Whoa this has got to be your classic Monday morning!
I'm just touching base for the purposes of class preparation this week.

Read to the end for a request regarding homework.

I hope you've found time to read Kafka, "In the Penal Colony."  Amanda described it as "really chilling," which seems apt.  We'll discuss it on Wednesday.  I was struck, when reading it yesterday, by the writer's ability to describe the imagined thing, whether the machine or an exchanged glance or gesture; also by the extent to which the story is embedded in thought, e.g., the observations of the narrator and the speculative projections of the Officer.  It is almost an exercise in building castles in the air, I suppose that's what writing is, as well as being a material thing, it snatches out of time the passionate transitory, as Irish poet Patrick Kavanagh said, or gives local habitation and a name to what is otherwise fugitive, as Shakespeare kind of said (airy nothing).  

If you happen to be stuck for a sentence, there are many excellent examples in "In the Penal Colony."  Excellent sentences are, in fact, widely available.  You just have to keep an open mind.

Thinking about the assignment: Write your sentence, some of Odette's notes for her introduction to Susan Stewart's On Longing come to mind:

1.  Writing & writing by hand
  • Writing is by hand; thus linked to the personal (p14)
  • Writing obeys the speed of the body
  • Handwriting is to space what the voice is to time
  • The record that cannot be recorded: the time that cannot count in the diary is the time of writing the diary
  • Whereas speech unfolds in time, writing unfolds in space (p21)
  • The printed word having a life of its own (p22)
  • Writing promises immortality (p31)
Bullet point #4 reminds me that if I did not understand writing as living I could be said to have no life.

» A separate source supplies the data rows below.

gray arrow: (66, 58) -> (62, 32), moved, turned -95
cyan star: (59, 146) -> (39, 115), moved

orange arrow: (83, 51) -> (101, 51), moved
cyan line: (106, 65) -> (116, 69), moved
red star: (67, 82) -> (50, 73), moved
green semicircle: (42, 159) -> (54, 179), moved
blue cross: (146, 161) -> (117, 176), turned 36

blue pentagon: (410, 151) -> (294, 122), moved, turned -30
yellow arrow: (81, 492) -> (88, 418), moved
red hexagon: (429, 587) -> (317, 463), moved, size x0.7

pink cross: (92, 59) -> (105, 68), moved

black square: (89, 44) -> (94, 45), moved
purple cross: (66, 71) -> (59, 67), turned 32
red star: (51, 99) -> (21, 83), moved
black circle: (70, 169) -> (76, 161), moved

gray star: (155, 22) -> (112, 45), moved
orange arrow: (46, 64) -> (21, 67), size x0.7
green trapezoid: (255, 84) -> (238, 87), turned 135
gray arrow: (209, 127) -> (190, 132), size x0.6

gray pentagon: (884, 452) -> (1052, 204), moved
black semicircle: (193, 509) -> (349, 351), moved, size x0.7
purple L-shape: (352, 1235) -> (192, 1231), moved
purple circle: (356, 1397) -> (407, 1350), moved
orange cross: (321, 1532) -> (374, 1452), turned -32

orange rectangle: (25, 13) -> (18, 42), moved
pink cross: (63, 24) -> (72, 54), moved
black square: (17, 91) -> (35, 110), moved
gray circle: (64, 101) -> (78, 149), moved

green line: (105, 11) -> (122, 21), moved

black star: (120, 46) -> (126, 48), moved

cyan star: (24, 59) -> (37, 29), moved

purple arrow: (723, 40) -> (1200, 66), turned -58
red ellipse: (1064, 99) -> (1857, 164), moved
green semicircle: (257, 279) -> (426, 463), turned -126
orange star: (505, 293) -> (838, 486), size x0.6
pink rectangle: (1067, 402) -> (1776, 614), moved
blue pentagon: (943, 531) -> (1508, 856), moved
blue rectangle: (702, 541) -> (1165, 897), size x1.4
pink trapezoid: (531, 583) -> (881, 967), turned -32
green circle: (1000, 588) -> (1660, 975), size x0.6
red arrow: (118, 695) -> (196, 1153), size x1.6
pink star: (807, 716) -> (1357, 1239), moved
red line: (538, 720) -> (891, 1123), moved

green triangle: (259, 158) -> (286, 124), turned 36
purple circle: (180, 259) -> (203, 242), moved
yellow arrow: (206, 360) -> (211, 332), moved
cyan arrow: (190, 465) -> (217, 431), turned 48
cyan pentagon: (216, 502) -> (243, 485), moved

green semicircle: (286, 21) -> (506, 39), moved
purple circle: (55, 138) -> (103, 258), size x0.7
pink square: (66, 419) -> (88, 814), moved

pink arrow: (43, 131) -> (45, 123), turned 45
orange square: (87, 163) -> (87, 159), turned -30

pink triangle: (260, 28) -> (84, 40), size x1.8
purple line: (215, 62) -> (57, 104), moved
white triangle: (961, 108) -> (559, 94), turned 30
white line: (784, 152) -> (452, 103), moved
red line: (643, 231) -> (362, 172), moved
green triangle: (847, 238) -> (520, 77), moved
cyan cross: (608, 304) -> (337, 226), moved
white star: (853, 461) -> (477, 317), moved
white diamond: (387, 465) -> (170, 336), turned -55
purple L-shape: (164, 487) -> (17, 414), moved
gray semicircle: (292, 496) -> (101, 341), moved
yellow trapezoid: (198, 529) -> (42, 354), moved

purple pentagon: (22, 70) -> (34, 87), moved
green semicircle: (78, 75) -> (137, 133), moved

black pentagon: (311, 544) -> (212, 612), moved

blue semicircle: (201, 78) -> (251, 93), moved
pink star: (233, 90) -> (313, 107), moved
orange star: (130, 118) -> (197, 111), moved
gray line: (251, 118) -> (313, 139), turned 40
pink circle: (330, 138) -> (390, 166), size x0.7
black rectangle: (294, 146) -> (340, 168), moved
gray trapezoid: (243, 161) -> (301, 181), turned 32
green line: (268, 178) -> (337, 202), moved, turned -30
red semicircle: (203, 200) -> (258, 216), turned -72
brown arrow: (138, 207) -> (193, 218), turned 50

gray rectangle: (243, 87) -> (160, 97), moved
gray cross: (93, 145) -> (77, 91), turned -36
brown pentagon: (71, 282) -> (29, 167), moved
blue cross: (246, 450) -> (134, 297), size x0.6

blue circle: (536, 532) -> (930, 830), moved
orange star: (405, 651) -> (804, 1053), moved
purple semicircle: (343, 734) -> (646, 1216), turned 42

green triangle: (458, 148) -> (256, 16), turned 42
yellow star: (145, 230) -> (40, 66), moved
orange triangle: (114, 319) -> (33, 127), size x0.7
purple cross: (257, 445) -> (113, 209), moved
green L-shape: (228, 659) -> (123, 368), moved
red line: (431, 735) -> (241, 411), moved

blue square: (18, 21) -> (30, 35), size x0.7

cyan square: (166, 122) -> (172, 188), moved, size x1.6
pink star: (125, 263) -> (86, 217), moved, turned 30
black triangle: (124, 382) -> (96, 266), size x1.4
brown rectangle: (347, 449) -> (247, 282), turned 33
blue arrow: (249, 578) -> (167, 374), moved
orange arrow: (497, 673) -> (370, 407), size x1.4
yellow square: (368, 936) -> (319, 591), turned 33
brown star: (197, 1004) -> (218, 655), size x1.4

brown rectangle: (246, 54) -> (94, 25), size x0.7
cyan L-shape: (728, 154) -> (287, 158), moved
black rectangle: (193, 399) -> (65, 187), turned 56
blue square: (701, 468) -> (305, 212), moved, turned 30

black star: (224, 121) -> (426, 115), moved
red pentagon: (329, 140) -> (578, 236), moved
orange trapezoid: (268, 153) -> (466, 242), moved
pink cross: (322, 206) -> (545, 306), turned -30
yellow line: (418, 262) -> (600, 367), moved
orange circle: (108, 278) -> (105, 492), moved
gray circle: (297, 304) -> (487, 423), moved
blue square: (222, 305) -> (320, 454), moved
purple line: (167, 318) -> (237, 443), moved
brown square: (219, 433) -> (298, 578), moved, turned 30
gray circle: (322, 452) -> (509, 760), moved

Odette's On Longing notes continue:

2.  Speech (p31)
  • Speech leaves no mark in space
  • Like gesture, it exists in its immediate context and can re-appear only in another's voice, another's body
  • In contrast, writing serves to caption the world
  • The space between letters, the space between words, bears no relation to the stutters and pauses of speech
I include the notes on speech here as one way to think about writing is to think of what it is not.  Or writing as speech / speech as writing.  Like in a few months when the air is so cold the word you speak are written on it as they issue from your mouth!  And I think Kenneth Goldsmith's Soliloquy, and many of his books, incorporate speech as writing.  One book that bears thinking about is Fidget, where Kenny G makes an audio recording of his own account of every single movement his body makes over a 13 hour period on Bloomsday (June 16), 1997.  It ends with him getting drunk, exhausted by the tension of having to record everything his body does, and as he ceases to be able to do so, the text reverses. 

Actually here's something hot off the press from Odette on handwriting

[Now what does hot off the press mean?  Is it something to do with

a) a closet?
b) a cabinet?
c) newspapers?
d) a hug?
e) trousers?
f) pants?
g) dogs?
h) dichotomy?
i) sodomy?
j) all those footballers on the blog?
k) okay

And are those curly brackets? 
No, square]

I've put a new section: ideas emerging from class, at the bottom of the blog.  These are just short notes on vivid ideas I'd like to write more about.  Feel free to park your bright ideas here.

Request regarding homework:  It would help me to have some record of the homework you do each week.  While some people gave me paper or pdf files, not everyone did.  In fact I refused Ian's "paper" on the grounds he would make better use of it.  But I remember it.  Still I would like something written, or an image, so I could look at it again.  And some of the difficult writings I neither have a record of nor remember that well!  This is undoubtedly because I was absorbed in listening and didn't take notes.  So everyone: be sure to give me something to remember your work by each week, even a title.  I'm all set with Odette, Keith, Francisco, Katelyn, Dan, Amanda, and Ian for last week.  Everyone else give me something to act as a record for last week's difficult writing.  And everyone give me something for this week too, on Wednesday, so I know your sentences, like next week when I think about the class.

couscous@tazza will be happening before I see you, 109-11pm Tues night.  Come if you can.  Your fellow grad students Phoebe Stubbs + Jason Huff are among our readers.  It's short.  It's sharp.  It's packed.  And it's free.  A high-protein blast.